The Charlotte Greenwood Show
- Other names: The Hallmark Charlotte Greenwood Show
- Genre: Situation Comedy
- Running time: 30 minutes
- Country of origin: United States
- Language: English
- Syndicates: NBC ABC radio networks
- Starring: Charlotte Greenwood (1890-1977)
- Announcer: Wendell Niles
- Written by: Ray Singer Phil Leslie Jack Hasty Don Johnson
- Produced by: John Guedel Thomas Freebairn Smith Arnold McGuire
- Original release: June 13, 1944 – January 6, 1946
- Sponsored by: Pepsodent (1944) Hallmark Cards (1945–46)

= The Charlotte Greenwood Show =

1944–1946 U.S. radio situation comedy

The Charlotte Greenwood Show is an old-time radio situation comedy broadcast in the United States, on the National Broadcasting Company (NBC) radio network. It aired for three months from June 13 to September 5, 1944, and then later on the newly established third American broadcasting media network of the American Broadcasting Company (ABC radio network, airing from October 15, 1944 to January 6, 1946.

==Background==
The program began as a summer replacement for The Bob Hope Show (1948-1955) on the NBC radio network. Newspaper syndicated gossip and entertainment / celebrity news columnist Hedda Hopper (1885-1966) reported, "The interesting thing is that she (Charlotte Greenwood, 1890-1977) got the job on a couple of scripts written by her husband, Martin Broones, who's never before written for radio."

==Format==
The 1944 short summer version of the show on the NBC Blue Network (1927-1945), had comedienne Greenwood, playing herself, working as a cub reporter in a small newspaper as research in preparation for a future film role. When the program resurfaced in 1945 on the newly established ABC independent radio network, Greenwood's character had now the responsibility of raising three children, teenagers Jack and Barbara and little Robert after her good friend died, making her executor of the estate. The setting was the fictional town of "Lakeview".

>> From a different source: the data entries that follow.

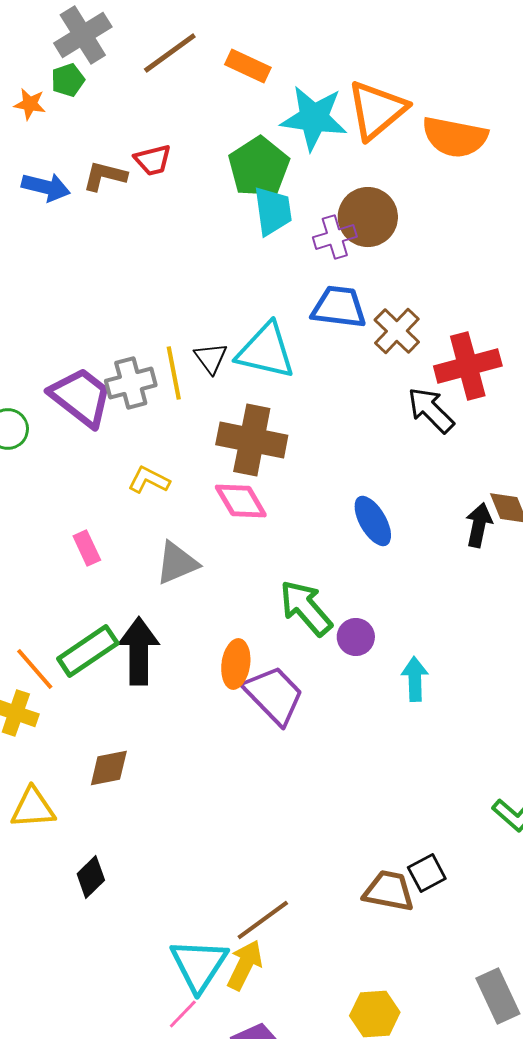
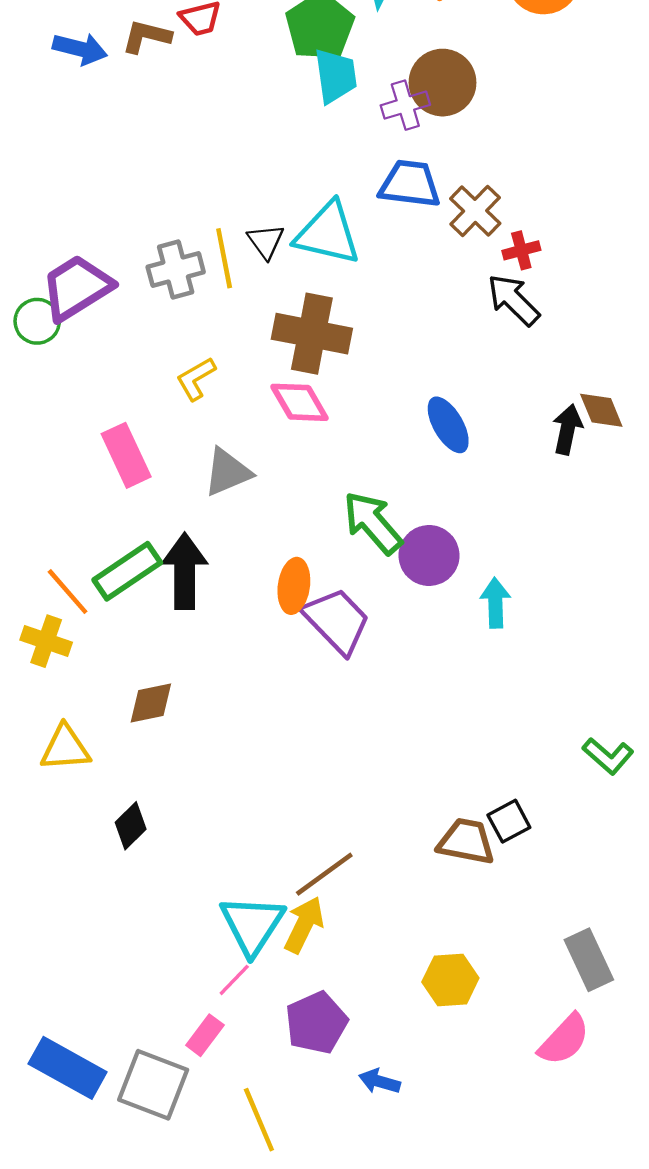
red cross: (468, 366) -> (521, 250), moved, size x0.5
purple trapezoid: (81, 397) -> (77, 288), moved, turned -70
yellow L-shape: (149, 480) -> (196, 379), turned -57
pink rectangle: (87, 548) -> (126, 455), size x1.6
purple circle: (356, 637) -> (429, 555), size x1.4

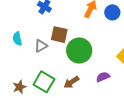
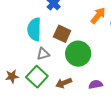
cyan semicircle: (17, 39) -> (34, 29), moved, size x1.6
gray triangle: (41, 46) -> (43, 54), moved

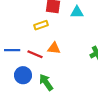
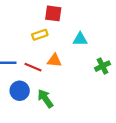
cyan triangle: (77, 12) -> (80, 39), moved

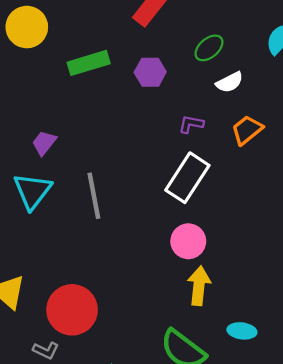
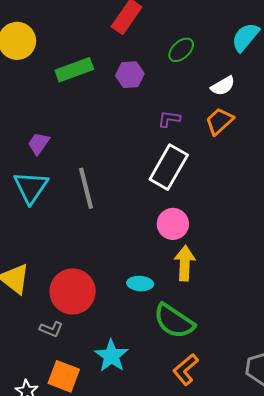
white semicircle: (230, 82) -> (223, 86), moved
cyan ellipse: (242, 331) -> (140, 283), moved

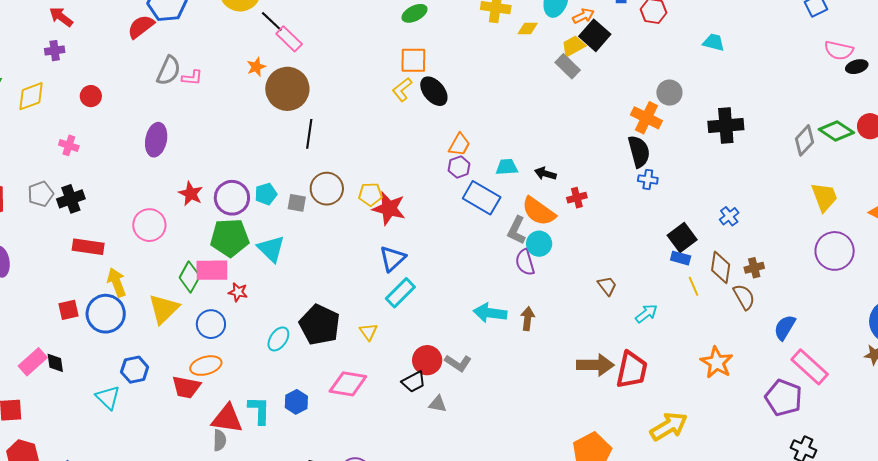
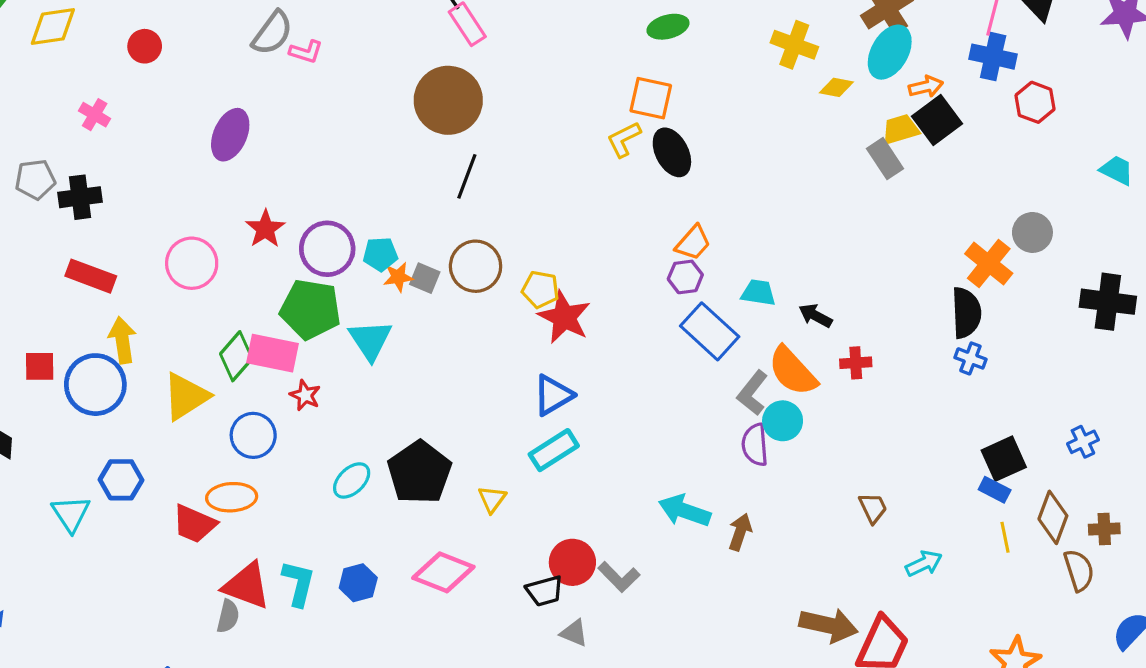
orange star: (256, 67) -> (398, 277), moved

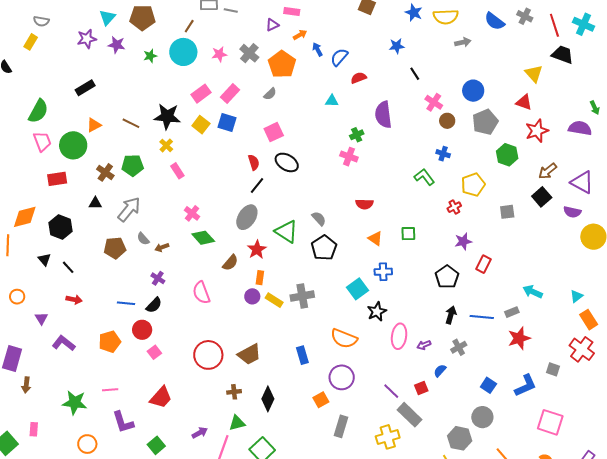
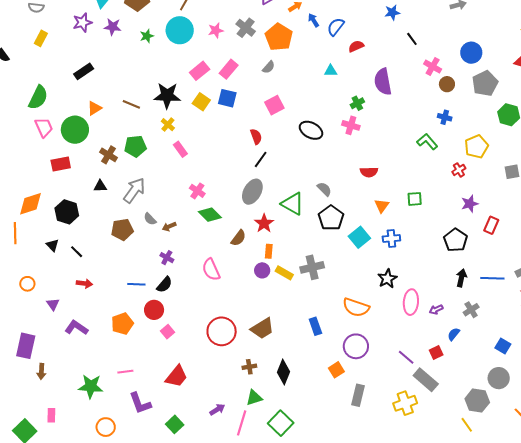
yellow rectangle: (31, 42) -> (41, 38), moved
black ellipse: (287, 162) -> (311, 130), moved
orange triangle: (375, 238) -> (382, 206), turned 35
cyan square: (358, 289) -> (359, 237), moved

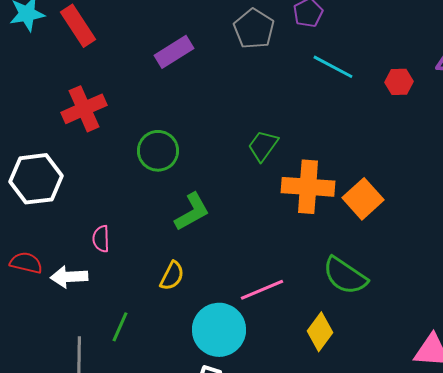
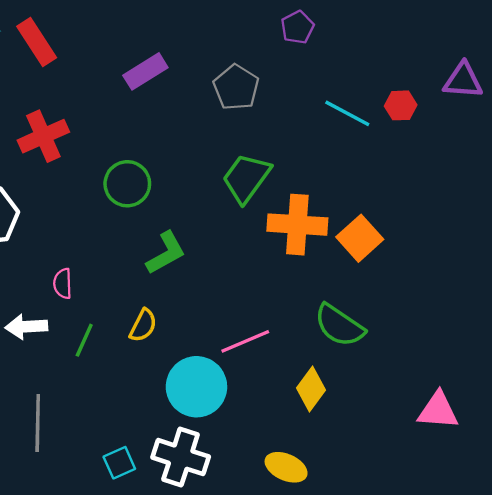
gray pentagon: (254, 29) -> (236, 87), moved
cyan line: (333, 67) -> (347, 113), moved
green trapezoid: (263, 146) -> (246, 178), size x1.4
green line: (120, 327) -> (84, 340), moved

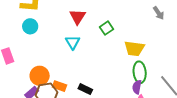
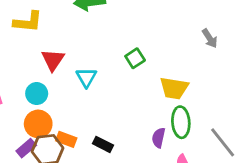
red triangle: (78, 17) -> (53, 60), moved
cyan circle: (30, 26) -> (37, 94), moved
purple semicircle: (137, 87) -> (159, 138), moved

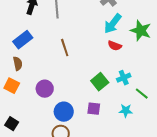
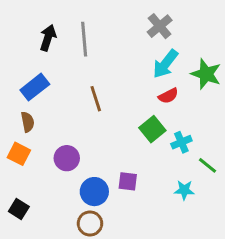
red semicircle: (115, 46) -> (168, 96), turned -48
green square: (100, 82) -> (152, 129), moved
purple square: (94, 109) -> (128, 181), moved

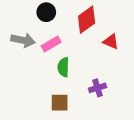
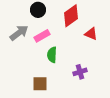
gray arrow: (23, 40) -> (19, 33), turned -48
brown square: (60, 103) -> (40, 84), moved

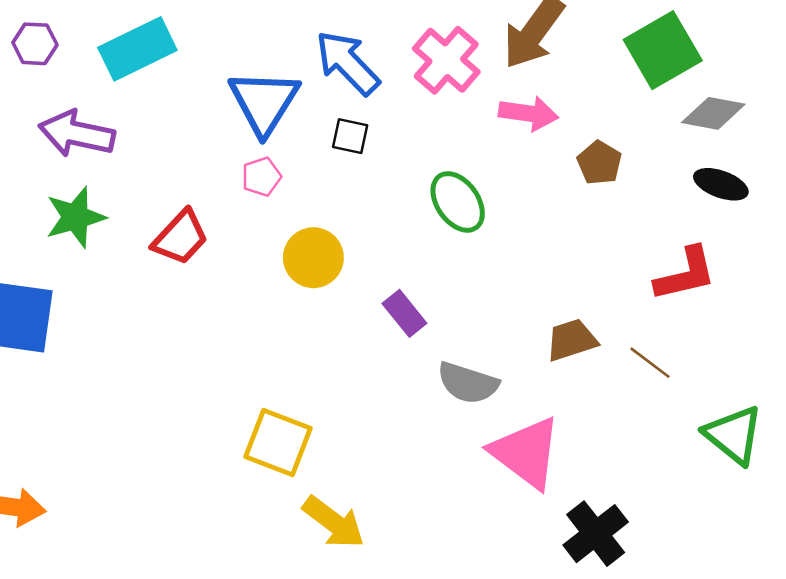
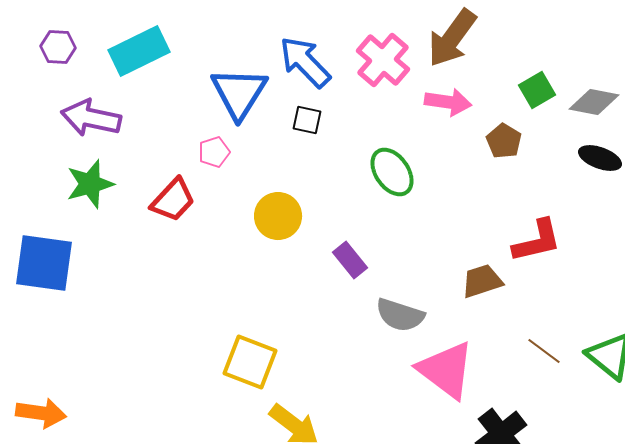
green square: (663, 50) -> (537, 90), moved, size x0.6
pink pentagon: (261, 177) -> (214, 152), moved
red L-shape: (685, 274) -> (537, 241), moved
brown line: (650, 363) -> (544, 351), moved

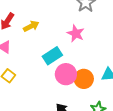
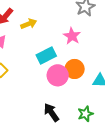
orange circle: (84, 79) -> (75, 69), moved

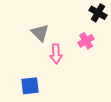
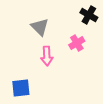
gray triangle: (40, 33) -> (40, 27), moved

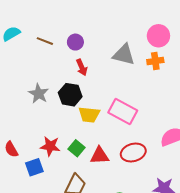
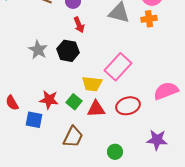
pink rectangle: (123, 111) -> (118, 67), turned -76
yellow trapezoid: (89, 115) -> (92, 84), moved
blue square: (34, 167) -> (34, 120), turned 30

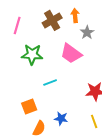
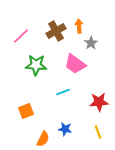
pink line: (17, 25) -> (21, 36), turned 30
cyan line: (50, 82) -> (63, 92), moved
orange square: (29, 106) -> (26, 111), moved

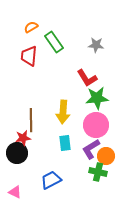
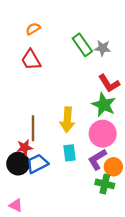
green rectangle: (54, 42) -> (82, 45), moved
red trapezoid: (29, 56) -> (31, 60), turned -35
red L-shape: (87, 78) -> (109, 83), moved
green star: (97, 98) -> (104, 105), turned 30
blue trapezoid: (51, 180) -> (37, 164), moved

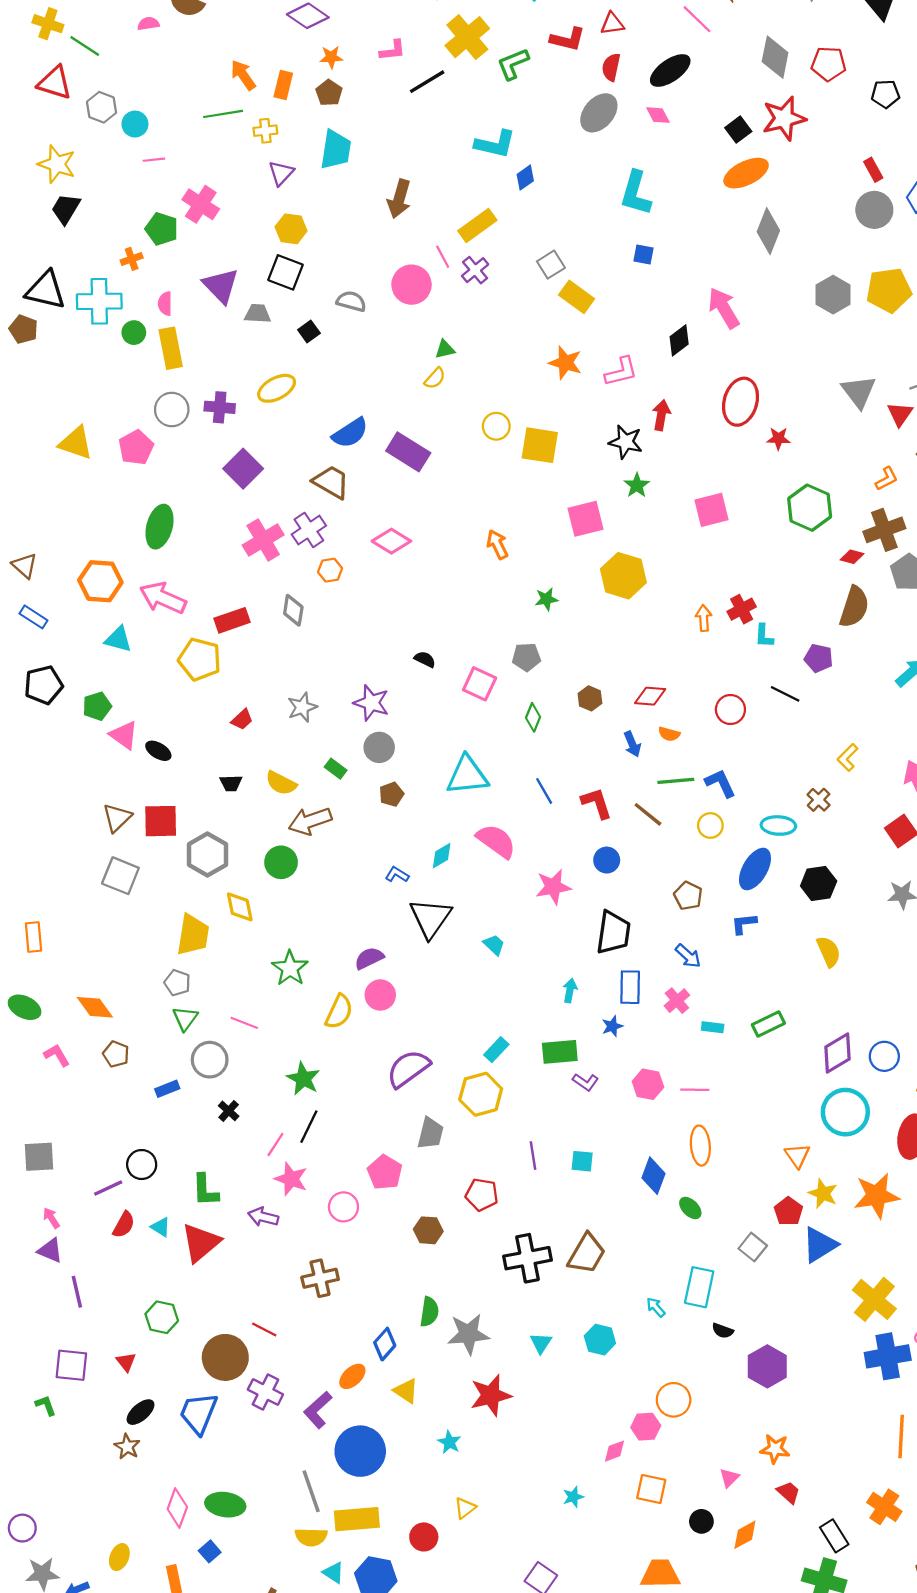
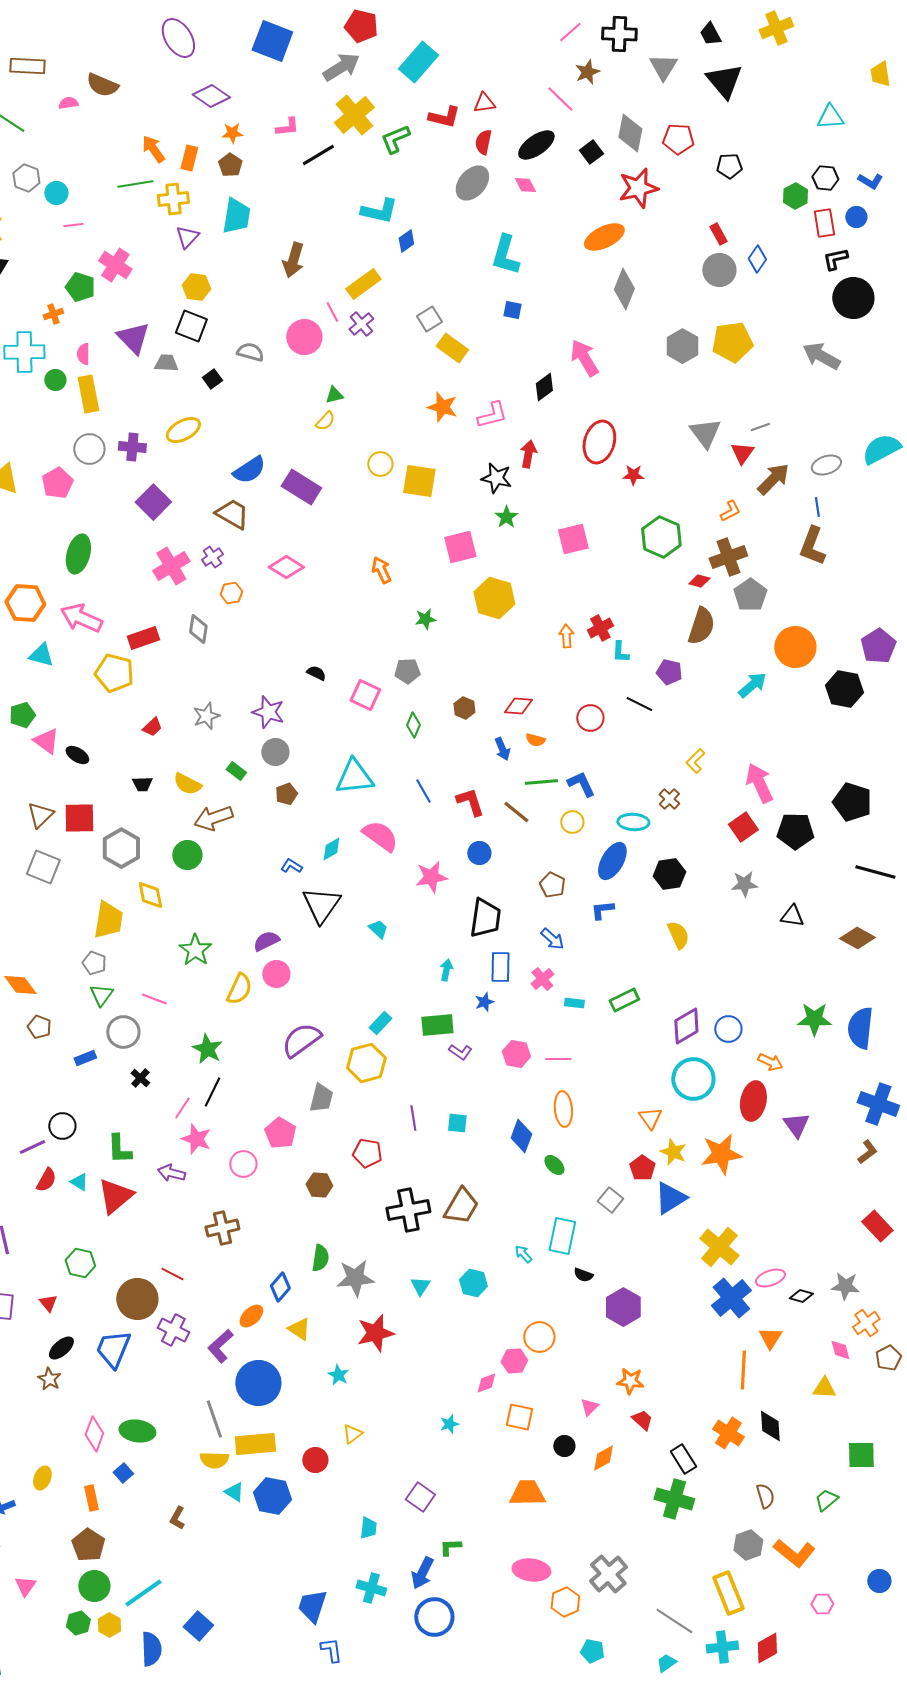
black square: (738, 130) -> (591, 152), moved
yellow cross: (265, 131) -> (173, 199), size x1.4
purple cross: (309, 530) -> (212, 557), size x0.7
blue cross: (888, 1356) -> (731, 1298), turned -30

An old time radio reference commented that Greenwood's character "managed to be single, moral, and peppy."

==Characters, cast and personnel==
The main characters of the latter program and the actors portraying them are shown in the table below.

| Character | Actor/actress |
|---|---|
| Jack Barton | Cliff Carpenter, Edward Ryan |
| Barbara Barton | Janet Waldo, Betty Moran |
| Robert Barton | Dix Davis, Bobby Larson |
| Judge Cronin | Charles Cantor |
| William Anderson | John Brown |
| Mr. Reynolds | Edward Arnold |

Others in the cast were Shirley Mitchell, Arthur Q. Bryan, Harry Bartell and Will Wright. Wendell Niles was the announcer. The writers included Jack Hasty, Don Johnson, Ray Singer, and Phil Leslie. The producers included Arnold McGuire.